Your instructions:
The records below are to be output exactly, except for their pictures.

--- Exercise inputs ---

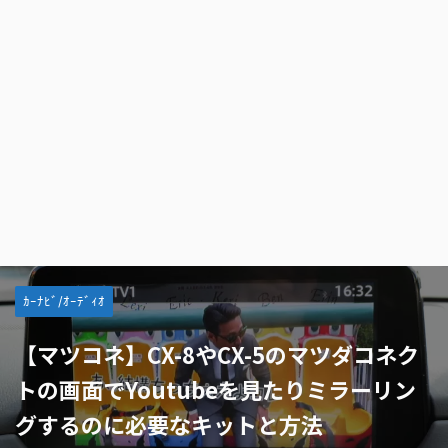
ｶｰﾅﾋﾞ/ｵｰﾃﾞｨｵ
【マツコネ】CX-8やCX-5のマツダコネク
トの画面でYoutubeを見たりミラーリン
グするのに必要なキットと方法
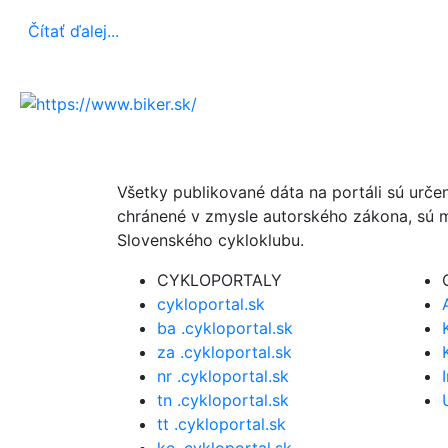
Čítať ďalej...
Všetky publikované dáta na portáli sú urče
chránené v zmysle autorského zákona, sú m
Slovenského cykloklubu.
CYKLOPORTALY
cykloportal.sk
ba .cykloportal.sk
za .cykloportal.sk
nr .cykloportal.sk
tn .cykloportal.sk
tt .cykloportal.sk
ke .cykloportal.sk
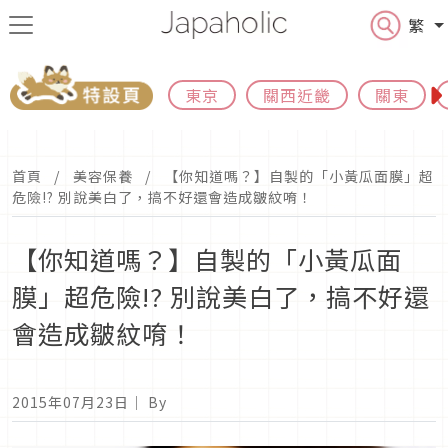
繁
東京
關西近畿
關東
首頁
美容保養
【你知道嗎？】自製的「小黃瓜面膜」超
危險!? 別說美白了，搞不好還會造成皺紋唷！
【你知道嗎？】自製的「小黃瓜面
膜」超危險!? 別說美白了，搞不好還
會造成皺紋唷！
2015年07月23日
｜ By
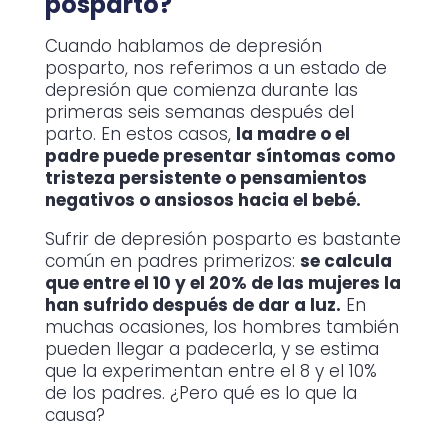
posparto?
Cuando hablamos de depresión
posparto, nos referimos a un estado de
depresión que comienza durante las
primeras seis semanas después del
parto. En estos casos,
la madre o el
padre puede presentar síntomas como
tristeza persistente o pensamientos
negativos o ansiosos hacia el bebé.
Sufrir de depresión posparto es bastante
común en padres primerizos:
se calcula
que entre el 10 y el 20% de las mujeres la
han sufrido después de dar a luz.
En
muchas ocasiones, los hombres también
pueden llegar a padecerla, y se estima
que la experimentan entre el 8 y el 10%
de los padres. ¿Pero qué es lo que la
causa?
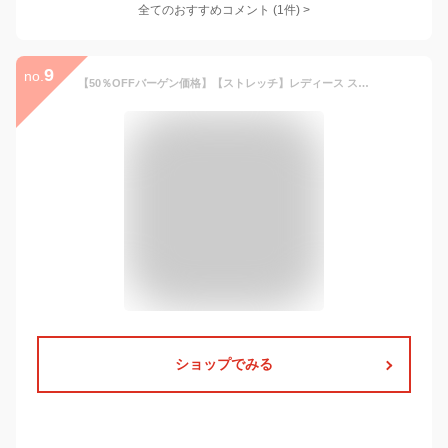
全てのおすすめコメント
(
1
件)
>
9
no.
【50％OFFバーゲン価格】【ストレッチ】レディース スーツ セットアップ セレモニースーツ 2点セット ノーカラージャケット テーパードパンツスーツ ママスーツ 卒業式 入学式 七五三 フォーマル ミセス 50代 40代 30代 母親 通勤 上品 黒 即日発送 プレゼント ギフト
ショップでみる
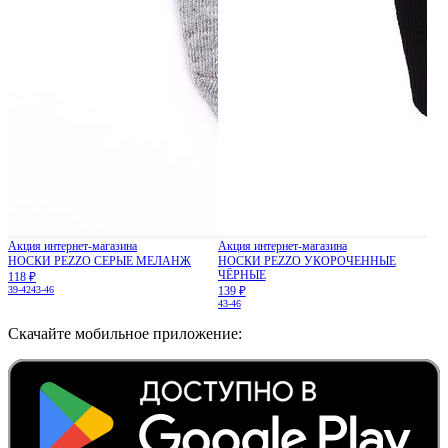
Акция интернет-магазина
Акция интернет-магазина
НОСКИ PEZZO СЕРЫЕ МЕЛАНЖ
НОСКИ PEZZO УКОРОЧЕННЫЕ
ЧЁРНЫЕ
118 ₽
39-42
43-46
139 ₽
43-46
Скачайте мобильное приложение:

---

Solution for this task:
ｶｰﾅﾋﾞ/ｵｰﾃﾞｨｵ
【マツコネ】CX-8やCX-5のマツダコネク
トの画面でYoutubeを見たりミラーリン
グするのに必要なキットと方法
Čítať ďalej...
Všetky publikované dáta na portáli sú urče
chránené v zmysle autorského zákona, sú m
Slovenského cykloklubu.
CYKLOPORTALY
cykloportal.sk
ba .cykloportal.sk
za .cykloportal.sk
nr .cykloportal.sk
tn .cykloportal.sk
tt .cykloportal.sk
ke .cykloportal.sk
繁
東京
關西近畿
關東
首頁
美容保養
【你知道嗎？】自製的「小黃瓜面膜」超
危險!? 別說美白了，搞不好還會造成皺紋唷！
【你知道嗎？】自製的「小黃瓜面
膜」超危險!? 別說美白了，搞不好還
會造成皺紋唷！
2015年07月23日
｜ By
posparto?
Cuando hablamos de depresión
posparto, nos referimos a un estado de
depresión que comienza durante las
primeras seis semanas después del
parto. En estos casos,
la madre o el
padre puede presentar síntomas como
tristeza persistente o pensamientos
negativos o ansiosos hacia el bebé.
Sufrir de depresión posparto es bastante
común en padres primerizos:
se calcula
que entre el 10 y el 20% de las mujeres la
han sufrido después de dar a luz.
En
muchas ocasiones, los hombres también
pueden llegar a padecerla, y se estima
que la experimentan entre el 8 y el 10%
de los padres. ¿Pero qué es lo que la
causa?
全てのおすすめコメント
(
1
件)
>
9
no.
【50％OFFバーゲン価格】【ストレッチ】レディース スーツ セットアップ セレモニースーツ 2点セット ノーカラージャケット テーパードパンツスーツ ママスーツ 卒業式 入学式 七五三 フォーマル ミセス 50代 40代 30代 母親 通勤 上品 黒 即日発送 プレゼント ギフト
ショップでみる
Акция интернет-магазина
Акция интернет-магазина
НОСКИ PEZZO СЕРЫЕ МЕЛАНЖ
НОСКИ PEZZO УКОРОЧЕННЫЕ
ЧЁРНЫЕ
118 ₽
39-42
43-46
139 ₽
43-46
Скачайте мобильное приложение:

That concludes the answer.